CANCER DIAGNOSIS AND TREATMENT
State-owned nuclear medicine maker reopens after crippling shutdown
Up until the safety scare, NTP had generated an annual turnover of R1.3bn
One of SA’s profitable state-owned enterprises (SOE), nuclear medicine producer NTP Radioisotopes, has been reopened after a year-long shutdown that nearly brought the previously unblemished company to its knees.
NTP’s products are vital for the diagnosis and treatment of various cancers, and the shortage threatened global supply.
Its parent company, the Nuclear Energy Corporation of SA (Necsa), has said that it supplied almost 28% of the world’s medical isotopes used in diagnosis and treatment.
Up until the safety scare, NTP had generated an annual turnover of R1.3bn.
Necsa said the shutdown of its subsidiary had been caused by “minor safety issues” and “signatures not being done properly”, an explanation that was rejected by the national nuclear regulator and NTP.
Necsa did not respond to questions whether its “strategic partnership” deal with Rosatom Healthcare, the healthcare division of its Russian counterpart, for the possible production of nuclear medicine being manufactured by NTP, had played any part in its response to the shutdown.
The company’s troubles started when the national nuclear regulator shut its plants in November 2017, after concern was expressed over the calibration of a gauge used to detect the presence of hydrogen in the air.
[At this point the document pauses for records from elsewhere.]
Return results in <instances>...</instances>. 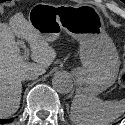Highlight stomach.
Segmentation results:
<instances>
[{
  "mask_svg": "<svg viewBox=\"0 0 125 125\" xmlns=\"http://www.w3.org/2000/svg\"><path fill=\"white\" fill-rule=\"evenodd\" d=\"M88 8L40 3L30 10L28 21L46 42L56 40L62 31L79 42L82 67L73 70L77 90L96 96L115 83L120 60L102 20Z\"/></svg>",
  "mask_w": 125,
  "mask_h": 125,
  "instance_id": "0dacf381",
  "label": "stomach"
}]
</instances>
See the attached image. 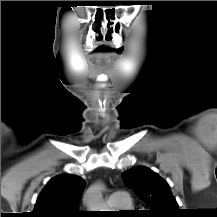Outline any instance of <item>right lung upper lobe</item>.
I'll use <instances>...</instances> for the list:
<instances>
[{
    "label": "right lung upper lobe",
    "instance_id": "cb5924a9",
    "mask_svg": "<svg viewBox=\"0 0 217 217\" xmlns=\"http://www.w3.org/2000/svg\"><path fill=\"white\" fill-rule=\"evenodd\" d=\"M85 181L76 175L52 178L37 198L31 217H80L79 198Z\"/></svg>",
    "mask_w": 217,
    "mask_h": 217
}]
</instances>
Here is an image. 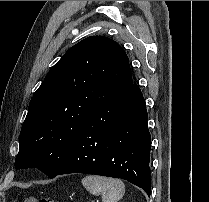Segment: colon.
<instances>
[{
	"instance_id": "5ec220e1",
	"label": "colon",
	"mask_w": 209,
	"mask_h": 202,
	"mask_svg": "<svg viewBox=\"0 0 209 202\" xmlns=\"http://www.w3.org/2000/svg\"><path fill=\"white\" fill-rule=\"evenodd\" d=\"M24 202H55L53 199L48 198V197H41V198H36V197H27Z\"/></svg>"
}]
</instances>
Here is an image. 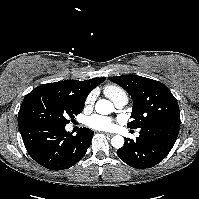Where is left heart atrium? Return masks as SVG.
I'll list each match as a JSON object with an SVG mask.
<instances>
[{
    "mask_svg": "<svg viewBox=\"0 0 199 199\" xmlns=\"http://www.w3.org/2000/svg\"><path fill=\"white\" fill-rule=\"evenodd\" d=\"M88 125L94 129L107 130L113 126V121L105 116L93 115L88 119Z\"/></svg>",
    "mask_w": 199,
    "mask_h": 199,
    "instance_id": "1",
    "label": "left heart atrium"
}]
</instances>
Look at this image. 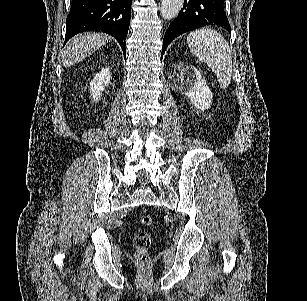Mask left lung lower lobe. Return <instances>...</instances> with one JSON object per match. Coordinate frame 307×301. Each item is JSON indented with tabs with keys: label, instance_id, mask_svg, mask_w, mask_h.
Instances as JSON below:
<instances>
[{
	"label": "left lung lower lobe",
	"instance_id": "left-lung-lower-lobe-1",
	"mask_svg": "<svg viewBox=\"0 0 307 301\" xmlns=\"http://www.w3.org/2000/svg\"><path fill=\"white\" fill-rule=\"evenodd\" d=\"M224 0H185L178 17L168 27L162 48V57L172 40L182 33L206 25H219L231 33L223 6Z\"/></svg>",
	"mask_w": 307,
	"mask_h": 301
}]
</instances>
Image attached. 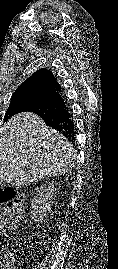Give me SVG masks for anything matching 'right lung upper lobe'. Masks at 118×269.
Returning <instances> with one entry per match:
<instances>
[{"instance_id": "1", "label": "right lung upper lobe", "mask_w": 118, "mask_h": 269, "mask_svg": "<svg viewBox=\"0 0 118 269\" xmlns=\"http://www.w3.org/2000/svg\"><path fill=\"white\" fill-rule=\"evenodd\" d=\"M62 88L53 73L41 68L28 77L13 93L24 103L25 109L61 92ZM24 109V110H25Z\"/></svg>"}]
</instances>
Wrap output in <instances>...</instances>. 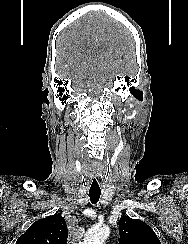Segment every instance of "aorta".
<instances>
[{"label":"aorta","instance_id":"1","mask_svg":"<svg viewBox=\"0 0 188 244\" xmlns=\"http://www.w3.org/2000/svg\"><path fill=\"white\" fill-rule=\"evenodd\" d=\"M110 234V229L106 225H95L88 229L82 244H104Z\"/></svg>","mask_w":188,"mask_h":244}]
</instances>
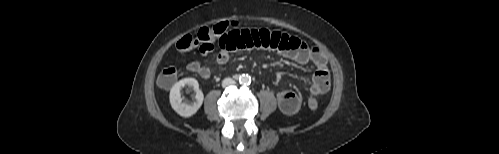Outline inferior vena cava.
<instances>
[{
    "label": "inferior vena cava",
    "instance_id": "602c4592",
    "mask_svg": "<svg viewBox=\"0 0 499 154\" xmlns=\"http://www.w3.org/2000/svg\"><path fill=\"white\" fill-rule=\"evenodd\" d=\"M236 82L232 79V78H225L223 81H222V86L223 87H227V86H230V85H234Z\"/></svg>",
    "mask_w": 499,
    "mask_h": 154
}]
</instances>
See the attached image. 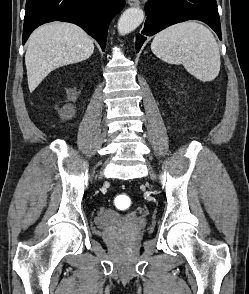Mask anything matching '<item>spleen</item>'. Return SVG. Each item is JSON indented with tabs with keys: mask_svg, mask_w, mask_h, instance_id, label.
I'll list each match as a JSON object with an SVG mask.
<instances>
[{
	"mask_svg": "<svg viewBox=\"0 0 249 294\" xmlns=\"http://www.w3.org/2000/svg\"><path fill=\"white\" fill-rule=\"evenodd\" d=\"M152 52L170 64H182L203 82L214 80L220 71V52L212 32L195 21L172 25L155 35Z\"/></svg>",
	"mask_w": 249,
	"mask_h": 294,
	"instance_id": "1",
	"label": "spleen"
}]
</instances>
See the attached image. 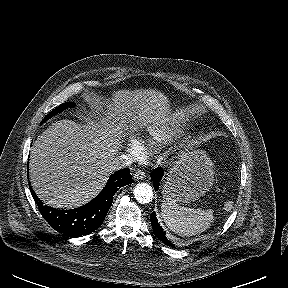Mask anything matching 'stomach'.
I'll list each match as a JSON object with an SVG mask.
<instances>
[{
  "instance_id": "stomach-1",
  "label": "stomach",
  "mask_w": 288,
  "mask_h": 288,
  "mask_svg": "<svg viewBox=\"0 0 288 288\" xmlns=\"http://www.w3.org/2000/svg\"><path fill=\"white\" fill-rule=\"evenodd\" d=\"M214 182V165L203 150L182 152L167 173L165 200L191 203L208 192Z\"/></svg>"
}]
</instances>
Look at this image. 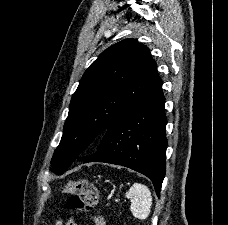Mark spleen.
Returning a JSON list of instances; mask_svg holds the SVG:
<instances>
[{"label": "spleen", "mask_w": 228, "mask_h": 225, "mask_svg": "<svg viewBox=\"0 0 228 225\" xmlns=\"http://www.w3.org/2000/svg\"><path fill=\"white\" fill-rule=\"evenodd\" d=\"M126 199H130V211L135 219H147L151 213L152 195L146 185L134 183L125 193Z\"/></svg>", "instance_id": "obj_1"}]
</instances>
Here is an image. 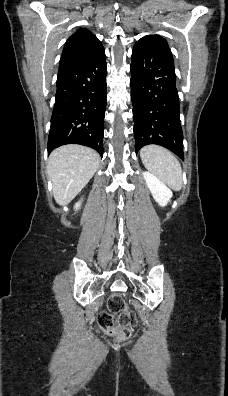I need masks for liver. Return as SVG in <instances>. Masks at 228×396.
<instances>
[{
	"label": "liver",
	"mask_w": 228,
	"mask_h": 396,
	"mask_svg": "<svg viewBox=\"0 0 228 396\" xmlns=\"http://www.w3.org/2000/svg\"><path fill=\"white\" fill-rule=\"evenodd\" d=\"M100 163L99 154L91 148L70 144L55 149L49 156L48 177L59 205L71 202L93 177Z\"/></svg>",
	"instance_id": "obj_1"
}]
</instances>
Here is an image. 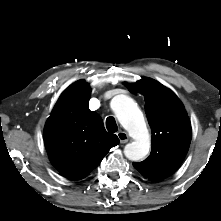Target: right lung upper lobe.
<instances>
[{
    "label": "right lung upper lobe",
    "mask_w": 221,
    "mask_h": 221,
    "mask_svg": "<svg viewBox=\"0 0 221 221\" xmlns=\"http://www.w3.org/2000/svg\"><path fill=\"white\" fill-rule=\"evenodd\" d=\"M91 90L84 80L70 85L58 99L44 127L45 146L54 167L65 177H86L119 143L101 117L90 111Z\"/></svg>",
    "instance_id": "cb5924a9"
}]
</instances>
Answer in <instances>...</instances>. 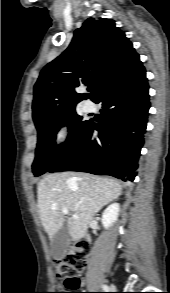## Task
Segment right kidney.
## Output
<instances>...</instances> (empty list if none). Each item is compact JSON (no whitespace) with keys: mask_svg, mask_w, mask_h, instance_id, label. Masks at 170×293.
<instances>
[{"mask_svg":"<svg viewBox=\"0 0 170 293\" xmlns=\"http://www.w3.org/2000/svg\"><path fill=\"white\" fill-rule=\"evenodd\" d=\"M120 206L118 203H113L106 208L102 214V224L104 228H110L117 221L119 216Z\"/></svg>","mask_w":170,"mask_h":293,"instance_id":"right-kidney-1","label":"right kidney"}]
</instances>
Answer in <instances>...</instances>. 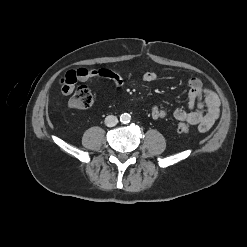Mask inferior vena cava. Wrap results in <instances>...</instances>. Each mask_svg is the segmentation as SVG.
Wrapping results in <instances>:
<instances>
[{
    "instance_id": "602c4592",
    "label": "inferior vena cava",
    "mask_w": 247,
    "mask_h": 247,
    "mask_svg": "<svg viewBox=\"0 0 247 247\" xmlns=\"http://www.w3.org/2000/svg\"><path fill=\"white\" fill-rule=\"evenodd\" d=\"M118 123V119L114 115H109L105 118V124L108 127H113Z\"/></svg>"
}]
</instances>
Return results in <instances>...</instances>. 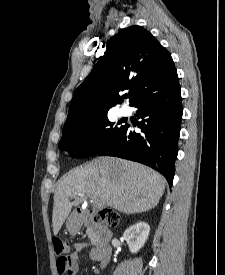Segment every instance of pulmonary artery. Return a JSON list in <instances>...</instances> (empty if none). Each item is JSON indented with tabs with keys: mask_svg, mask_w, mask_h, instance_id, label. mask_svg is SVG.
Instances as JSON below:
<instances>
[{
	"mask_svg": "<svg viewBox=\"0 0 225 275\" xmlns=\"http://www.w3.org/2000/svg\"><path fill=\"white\" fill-rule=\"evenodd\" d=\"M129 109L127 108V107H122V108H120V110H119V113H120V115H122V116H126V115H128L129 114Z\"/></svg>",
	"mask_w": 225,
	"mask_h": 275,
	"instance_id": "pulmonary-artery-1",
	"label": "pulmonary artery"
}]
</instances>
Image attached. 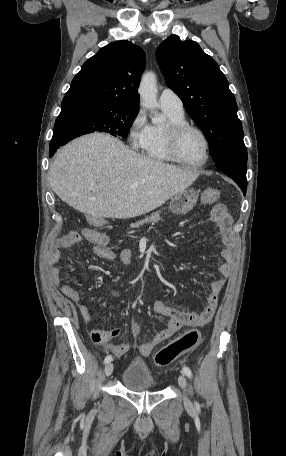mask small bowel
Returning <instances> with one entry per match:
<instances>
[{"instance_id":"small-bowel-1","label":"small bowel","mask_w":286,"mask_h":456,"mask_svg":"<svg viewBox=\"0 0 286 456\" xmlns=\"http://www.w3.org/2000/svg\"><path fill=\"white\" fill-rule=\"evenodd\" d=\"M211 219L218 224L223 240L224 247L221 252L223 263L219 266V272L223 278L211 283L210 293L206 298L205 307L198 312L182 311L168 305L162 300H156L154 302V312L168 317L169 321L167 325L155 335L152 341L144 343L139 347L142 356H148L156 345L173 336L181 328L203 326L212 319L218 305L219 295L225 286L226 279L232 274L234 263V235L232 232V219L224 205L217 204L213 207ZM82 237L93 244V254L101 259L118 260L125 265H130L133 260V254L126 248L115 250L110 247L108 237L104 233L92 229H85L82 232V235L80 233L76 235L75 231L69 232L58 239V243L51 251L49 258L53 281L61 287L64 296L77 305L82 319L89 322L92 320V313L89 306L82 301L78 290L69 282L61 281L58 267L61 258V249L77 243ZM130 330L134 338H138L141 334V328L133 319L130 320ZM120 332V328H115L111 331L92 329L90 331V338L94 343L112 352L115 356L121 357L129 351L130 347L127 344H115L112 342ZM144 346L148 347L147 354H142L141 352Z\"/></svg>"}]
</instances>
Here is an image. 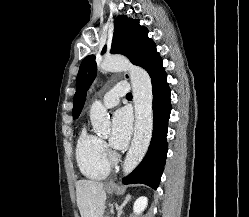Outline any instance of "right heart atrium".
I'll use <instances>...</instances> for the list:
<instances>
[{
  "instance_id": "right-heart-atrium-1",
  "label": "right heart atrium",
  "mask_w": 249,
  "mask_h": 217,
  "mask_svg": "<svg viewBox=\"0 0 249 217\" xmlns=\"http://www.w3.org/2000/svg\"><path fill=\"white\" fill-rule=\"evenodd\" d=\"M102 147H103V148H105V145H104V143H102Z\"/></svg>"
}]
</instances>
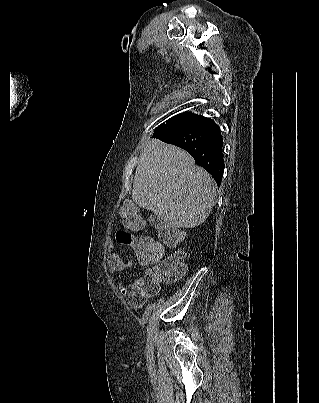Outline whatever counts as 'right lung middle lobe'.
Here are the masks:
<instances>
[{"instance_id":"dd1d6c3e","label":"right lung middle lobe","mask_w":319,"mask_h":403,"mask_svg":"<svg viewBox=\"0 0 319 403\" xmlns=\"http://www.w3.org/2000/svg\"><path fill=\"white\" fill-rule=\"evenodd\" d=\"M205 117L201 116V115H195L192 113H181L178 114L172 118H170L169 120L166 121V123L161 124L156 130L155 133L166 129V128H170V127H174V128H179L182 126H187L197 120L203 119Z\"/></svg>"}]
</instances>
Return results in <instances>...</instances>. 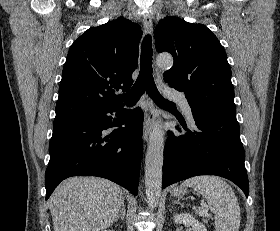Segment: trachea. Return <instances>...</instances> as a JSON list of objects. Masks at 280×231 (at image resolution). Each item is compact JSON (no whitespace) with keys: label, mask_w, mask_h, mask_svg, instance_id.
<instances>
[{"label":"trachea","mask_w":280,"mask_h":231,"mask_svg":"<svg viewBox=\"0 0 280 231\" xmlns=\"http://www.w3.org/2000/svg\"><path fill=\"white\" fill-rule=\"evenodd\" d=\"M145 91L160 108L176 110V105L163 98L154 83V78L152 76V45L150 35H146L142 41L139 76L132 88L127 91V93L121 95V98L126 104L133 105L137 103Z\"/></svg>","instance_id":"1"}]
</instances>
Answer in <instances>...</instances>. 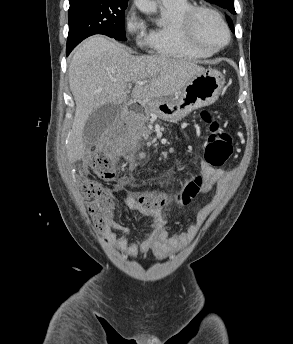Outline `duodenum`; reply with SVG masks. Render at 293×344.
<instances>
[{
	"label": "duodenum",
	"instance_id": "obj_1",
	"mask_svg": "<svg viewBox=\"0 0 293 344\" xmlns=\"http://www.w3.org/2000/svg\"><path fill=\"white\" fill-rule=\"evenodd\" d=\"M137 111H138V112H141V111H142V107L139 106V107L137 108ZM132 114H135V113H134V110L131 108L130 105H128V106L125 108V116H124V118H123L122 124H124V123L126 122V120H127V117L130 116V115H132Z\"/></svg>",
	"mask_w": 293,
	"mask_h": 344
}]
</instances>
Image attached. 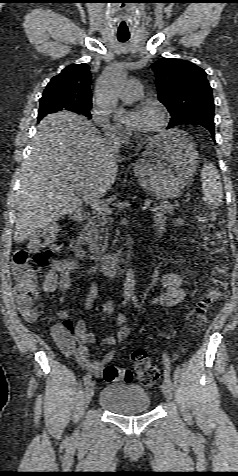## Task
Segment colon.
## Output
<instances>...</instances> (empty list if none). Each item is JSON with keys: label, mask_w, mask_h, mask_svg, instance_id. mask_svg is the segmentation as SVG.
Returning a JSON list of instances; mask_svg holds the SVG:
<instances>
[{"label": "colon", "mask_w": 238, "mask_h": 476, "mask_svg": "<svg viewBox=\"0 0 238 476\" xmlns=\"http://www.w3.org/2000/svg\"><path fill=\"white\" fill-rule=\"evenodd\" d=\"M198 221L204 247L214 261L215 267L211 272L209 288L187 316V327L195 333L203 330L208 311L224 297L228 288L224 264L227 256L224 221L219 214L207 209L199 212ZM60 249L58 228L48 226L32 239L28 249L18 250L13 256L15 294L20 311L29 321L37 318L34 299L37 294L38 273ZM131 359L138 381L145 386L153 385L159 377V371L151 363L146 351L135 350ZM103 377L107 382L129 383L133 379V373L128 368L109 365L104 368Z\"/></svg>", "instance_id": "obj_1"}]
</instances>
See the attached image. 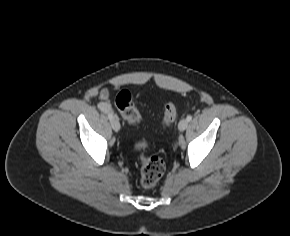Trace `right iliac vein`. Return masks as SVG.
<instances>
[{"instance_id": "63e3f726", "label": "right iliac vein", "mask_w": 290, "mask_h": 236, "mask_svg": "<svg viewBox=\"0 0 290 236\" xmlns=\"http://www.w3.org/2000/svg\"><path fill=\"white\" fill-rule=\"evenodd\" d=\"M111 126H112V128H113L114 131H119L120 130L119 120L117 118H113L111 120Z\"/></svg>"}]
</instances>
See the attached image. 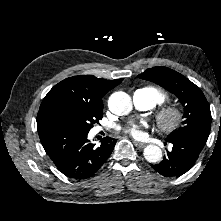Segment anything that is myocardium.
I'll use <instances>...</instances> for the list:
<instances>
[{
	"label": "myocardium",
	"mask_w": 221,
	"mask_h": 221,
	"mask_svg": "<svg viewBox=\"0 0 221 221\" xmlns=\"http://www.w3.org/2000/svg\"><path fill=\"white\" fill-rule=\"evenodd\" d=\"M183 120L181 109L176 106L162 108L157 114V124L161 131L170 133L177 130Z\"/></svg>",
	"instance_id": "f54148a6"
}]
</instances>
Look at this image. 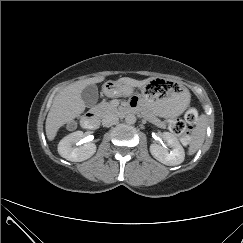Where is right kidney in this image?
I'll return each instance as SVG.
<instances>
[{"mask_svg": "<svg viewBox=\"0 0 243 243\" xmlns=\"http://www.w3.org/2000/svg\"><path fill=\"white\" fill-rule=\"evenodd\" d=\"M84 137L85 134L82 131L67 135L59 142L58 153L61 157L73 162L87 160L96 152V145L92 142H86Z\"/></svg>", "mask_w": 243, "mask_h": 243, "instance_id": "1", "label": "right kidney"}]
</instances>
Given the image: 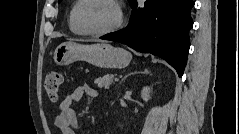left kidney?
I'll use <instances>...</instances> for the list:
<instances>
[{
  "instance_id": "left-kidney-1",
  "label": "left kidney",
  "mask_w": 239,
  "mask_h": 134,
  "mask_svg": "<svg viewBox=\"0 0 239 134\" xmlns=\"http://www.w3.org/2000/svg\"><path fill=\"white\" fill-rule=\"evenodd\" d=\"M150 93H151V90L148 86L146 87H143L142 91H141V98L147 102L149 99H150Z\"/></svg>"
}]
</instances>
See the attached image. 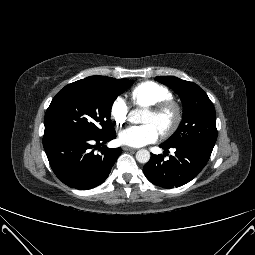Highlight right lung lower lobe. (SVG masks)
Wrapping results in <instances>:
<instances>
[{
    "label": "right lung lower lobe",
    "mask_w": 255,
    "mask_h": 255,
    "mask_svg": "<svg viewBox=\"0 0 255 255\" xmlns=\"http://www.w3.org/2000/svg\"><path fill=\"white\" fill-rule=\"evenodd\" d=\"M116 137L115 131L101 137L79 132L47 133L43 146L50 166L64 184L88 190L102 184L121 154V148L100 147ZM100 154H95L98 149Z\"/></svg>",
    "instance_id": "right-lung-lower-lobe-1"
}]
</instances>
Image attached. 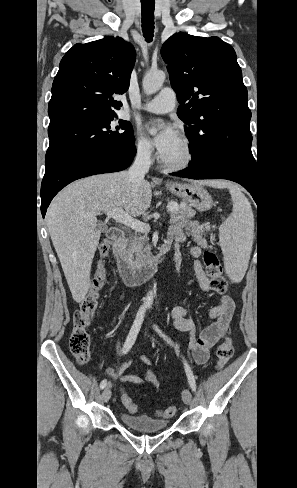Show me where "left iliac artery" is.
Wrapping results in <instances>:
<instances>
[{"mask_svg": "<svg viewBox=\"0 0 297 488\" xmlns=\"http://www.w3.org/2000/svg\"><path fill=\"white\" fill-rule=\"evenodd\" d=\"M154 328H155V330L158 332V334L161 337H163L170 345L173 346L172 341L165 334H163L162 331L157 326H154ZM175 349H176L177 352H179L178 349H177V346H175ZM184 368H185L186 375L188 377V381H189L190 387H191L192 391H195L196 390L195 378H194L193 373L191 371V368L189 367V365L186 362V360H184Z\"/></svg>", "mask_w": 297, "mask_h": 488, "instance_id": "left-iliac-artery-1", "label": "left iliac artery"}]
</instances>
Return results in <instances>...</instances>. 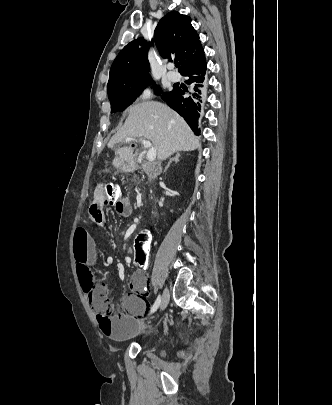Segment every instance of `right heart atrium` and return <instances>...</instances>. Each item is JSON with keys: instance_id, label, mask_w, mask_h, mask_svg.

Safety checks revealed other concerns, including that some of the gas used for the calibration had expired.
Sumeshan Govender, head of engineering and projects at NTP, said subsequent investigations revealed there was “nothing wrong” with the plant itself and concerns were more about instilling a “safety culture” among personnel.
“There was never any significant danger to the plant or to people. The issues that needed to be resolved to reopen the plant were not insurmountable.”
Necsa then resolved to place four key staff members on special leave. They have since returned. When asked why it had placed the executives on special leave, the company said it did “from time to time, undertake internal procedures that are meant to hold its personnel to account. The details pertaining to these procedures are kept confidential as they are meant to improve rather than break the employer-employee relations.”
MD Tina Eboka and her colleagues returned to work in July, just weeks before Kelvin Kemm, Necsa’s chairperson, announced the partnership with Rosatom Healthcare.
NTP was not a signatory.
In July Necsa said the agreement was not a purchase order, and did not contain any rights or obligations for either party. But Kemm was reported as saying the company would partner with Rosatom in the construction of “two innovative solution reactors” at Pelindaba — valued at R500m.
Months after that deal was concluded, and apparently concerned about the effect of the continued NTP shutdown on global and local cancer medication supplies, energy minister Jeff Radebe assumed direct oversight of NTP’s board through his deputy minister Thembisile Majola.
According to Govender, the NTP team appointed to take over from Necsa’s officials in July had found certain changes introduced by them had led to greater risks within the plant environment, which needed to be reversed.